Because the statutory language is not ambiguous or susceptible of more than one meaning, the trial court properly adjudged Wells to be guilty of possessing each controlled substance and properly sentenced her for these convictions.
On Application For Rehearing
On December 16, 2011, this Court issued an opinion affirming the circuit court's acceptance of Jennifer Ann Wells's guilty plea to two counts of the unlawful possession of a controlled substance for having possessed methamphetamine as well as morphine. Wells had reserved the right to appeal the denial of her motion to dismiss the indictment alleging that she could not be convicted of multiple counts of possession of different drugs based on a single incident. This Court held, by unanimous decision, that she could be convicted of both counts under the newly effective statute in effect at the time of her offense that determined illegal possession based on the possession of “a” controlled substance rather than the previous prohibition against the possession of “controlled substances.” See § 13A–12–212(a)(1), Ala.Code 1975, and § 20–2–70(a), Ala.Code 1975, respectively.
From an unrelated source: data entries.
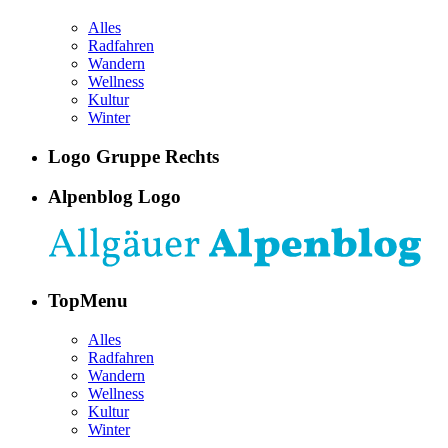
Alles
Radfahren
Wandern
Wellness
Kultur
Winter
Logo Gruppe Rechts
Alpenblog Logo
TopMenu
Alles
Radfahren
Wandern
Wellness
Kultur
Winter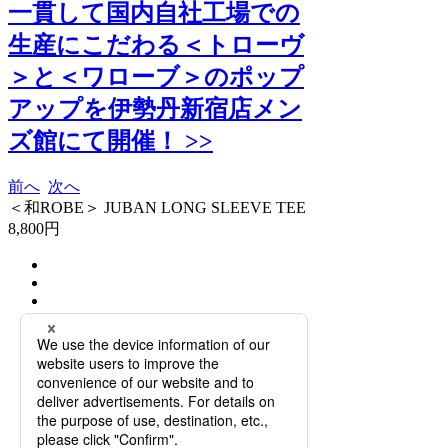
一貫して国内自社工場での
生産にこだわる＜トローヴ
＞と＜ワローブ＞のポップ
アップを伊勢丹新宿店メン
ズ館にて開催！ >>
前へ
次へ
＜和ROBE＞ JUBAN LONG SLEEVE TEE
8,800円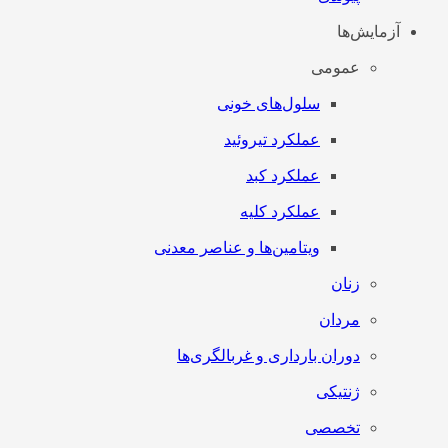
آزمایش‌ها
عمومی
سلول‌های خونی
عملکرد تیروئید
عملکرد کبد
عملکرد کلیه
ویتامین‌ها و عناصر معدنی
زنان
مردان
دوران بارداری و غربالگری‌ها
ژنتیکی
تخصصی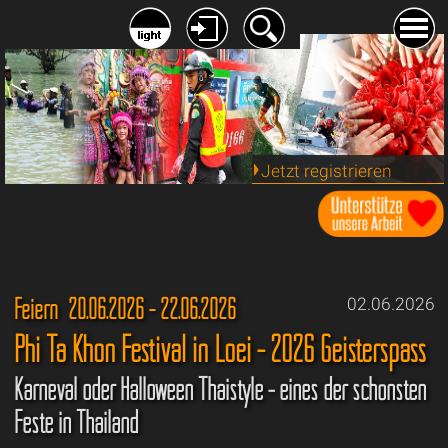
Jetzt registrieren
Feiern 20.06.2026 - 22.06.2026
02.06.2026
Phi Ta Khon Festival in Loei - 2026 Geisterspass
Karneval oder Halloween Thaistyle - eines der schönsten
Feste in Thailand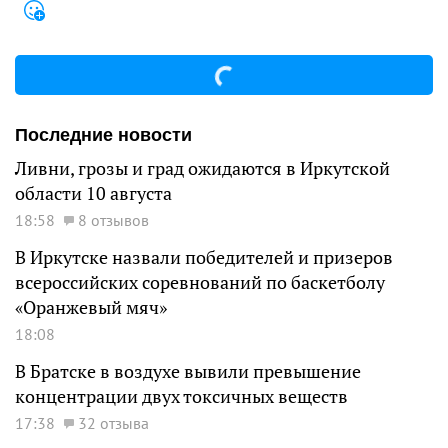
Последние новости
Ливни, грозы и град ожидаются в Иркутской
области 10 августа
18:58
8 отзывов
В Иркутске назвали победителей и призеров
всероссийских соревнований по баскетболу
«Оранжевый мяч»
18:08
В Братске в воздухе вывили превышение
концентрации двух токсичных веществ
17:38
32 отзыва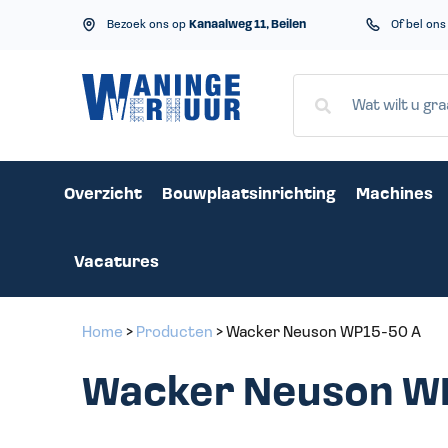
Bezoek ons op
Kanaalweg 11, Beilen
Of bel on
Overzicht
Bouwplaatsinrichting
Machines
Vacatures
Home
>
Producten
>
Wacker Neuson WP15-50 A
Wacker Neuson W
Thus, the unit of prosecution was changed by the legislature. In so holding, this Court overruled a prior decision, [Hollaway v. State, 979 So.2d 839 (Ala.Crim.App.2007),] rendered after the statutory change, that had adhered to the prior legislative language and intent.
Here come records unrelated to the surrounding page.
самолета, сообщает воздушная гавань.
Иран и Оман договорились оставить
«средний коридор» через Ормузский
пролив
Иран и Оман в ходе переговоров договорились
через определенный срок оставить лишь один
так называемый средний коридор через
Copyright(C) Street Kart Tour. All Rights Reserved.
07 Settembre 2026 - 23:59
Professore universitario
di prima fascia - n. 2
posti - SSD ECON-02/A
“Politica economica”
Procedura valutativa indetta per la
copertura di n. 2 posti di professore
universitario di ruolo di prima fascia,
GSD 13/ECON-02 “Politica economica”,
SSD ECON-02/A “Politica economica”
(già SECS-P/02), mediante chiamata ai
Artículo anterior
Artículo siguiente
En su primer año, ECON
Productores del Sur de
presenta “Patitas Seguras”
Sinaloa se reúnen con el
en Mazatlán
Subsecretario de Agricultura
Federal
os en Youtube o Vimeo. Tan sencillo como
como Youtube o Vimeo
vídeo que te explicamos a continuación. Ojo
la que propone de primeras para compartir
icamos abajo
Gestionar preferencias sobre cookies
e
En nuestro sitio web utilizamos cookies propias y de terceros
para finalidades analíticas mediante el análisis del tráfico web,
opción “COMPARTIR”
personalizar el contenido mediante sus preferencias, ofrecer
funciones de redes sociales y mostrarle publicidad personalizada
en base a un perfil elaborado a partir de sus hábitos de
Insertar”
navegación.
On rehearing, Wells argues that this Court was bound by Hollaway and that this new interpretation of the law was improperly applied retroactively to this case. However, the statutory change introduced a substantive change and therefore retroactive application was appropriate. See Ex parte Capstone Bldg. Corp., ––– So.3d ––––, –––– (Ala.2011), citing 20 Am.Jur.2d Courts § 151 (2005) (“ ‘A decision overruling a judicial precedent may be limited to prospective application where required by equity or in the interest of justice․ Some jurisdictions distinguish between decisions that overrule substantive law and those that overrule procedural law; in these jurisdictions, a decision overruling substantive law applies retroactively, while a decision overruling procedural law applies prospectively only.’ ”).* Compare Taylor v. State, ––– So.3d ––––, –––– (Ala.Crim.App.2010) (“because Ring [v. Arizona, 536 U.S. 584, 122 S.Ct. 2428, 153 L.Ed.2d 556 (2002) ]—announcing a procedural rule rather than a substantive rule—does not apply retroactively to postconviction cases, it does not apply to Taylor whose conviction became final before Ring was decided.”).
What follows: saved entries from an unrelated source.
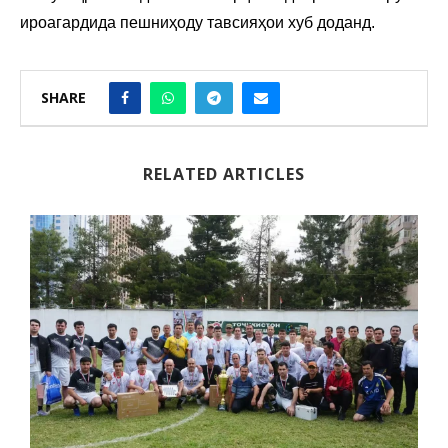
ироагардида пешниҳоду тавсияҳои хуб доданд.
SHARE
RELATED ARTICLES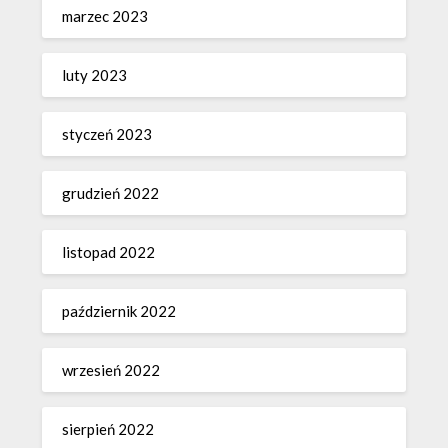
marzec 2023
luty 2023
styczeń 2023
grudzień 2022
listopad 2022
październik 2022
wrzesień 2022
sierpień 2022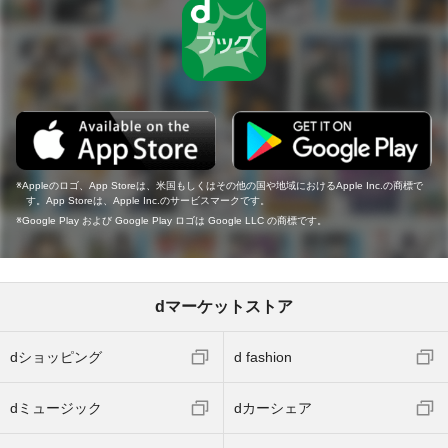
Appleのロゴ、App Storeは、米国もしくはその他の国や地域におけるApple Inc.の商標で
す。App Storeは、Apple Inc.のサービスマークです。
Google Play および Google Play ロゴは Google LLC の商標です。
dマーケットストア
dショッピング
d fashion
dミュージック
dカーシェア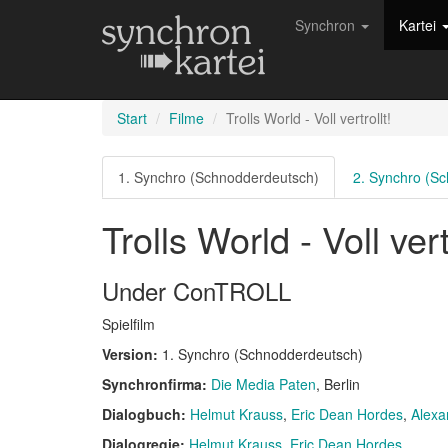
Synchron
Kartei
Start
Filme
Trolls World - Voll vertrollt!
1. Synchro (Schnodderdeutsch)
2. Synchro (S
Trolls World - Voll vert
Under ConTROLL
Spielfilm
Version:
1. Synchro (Schnodderdeutsch)
Synchronfirma:
Die Media Paten
, Berlin
Dialogbuch:
Helmut Krauss
Eric Dean Hordes
Alexa
Dialogregie:
Helmut Krauss
Eric Dean Hordes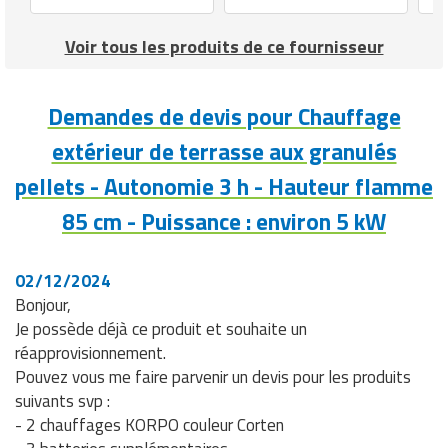
Voir tous les produits de ce fournisseur
Demandes de devis pour Chauffage
extérieur de terrasse aux granulés
pellets - Autonomie 3 h - Hauteur flamme
85 cm - Puissance : environ 5 kW
02/12/2024
Bonjour,
Je possède déjà ce produit et souhaite un
réapprovisionnement.
Pouvez vous me faire parvenir un devis pour les produits
suivants svp :
- 2 chauffages KORPO couleur Corten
Regardless of the number of counts and convictions, Wells's conduct constituted possession of a controlled substance in each instance. See also Hanover Shoe, Inc. v. United Shoe Machinery Corp., 392 U.S. 481, 496, 88 S.Ct. 2224, 20 L.Ed.2d 1231 (1968) (“There is, of course, no reason to confront this theory unless we have before us a situation in which there was a clearly declared judicial doctrine upon which United relied and under which its conduct was lawful, a doctrine which was overruled in favor of a new rule according to which conduct performed in reliance upon the old rule would have been unlawful.”).
Moreover, this Court has the authority to overrule its own decisions. See, e.g., Ankrom v. State, ––– So.3d –––– (Ala.Crim.App.2011); Gargis v. State, 998 So.2d 1092 (Ala.Crim.App.2007); Edwards v. State, 26 So.3d 1263 (Ala.Crim.App.2008); Marshall v. State, 25 So.3d 1183 (Ala.Crim.App.2008); Shaw v. State, 949 So.2d 184 (Ala.Crim.App.2006); Ex parte Atchley, 951 So.2d 764 (Ala.Crim.App.2006). Cf. § 12–3–16, Ala.Code 1975 (“The decisions of the Supreme Court shall govern the holdings and decisions of the courts of appeals, and the decisions and proceedings of such courts of appeals shall be subject to the general superintendence and control of the Supreme Court as provided by Constitutional Amendment No. 328.”).
APPLICATION FOR REHEARING OVERRULED WITH OPINION.
WELCH, P.J., and WINDOM, KELLUM, and JOINER, JJ., concur.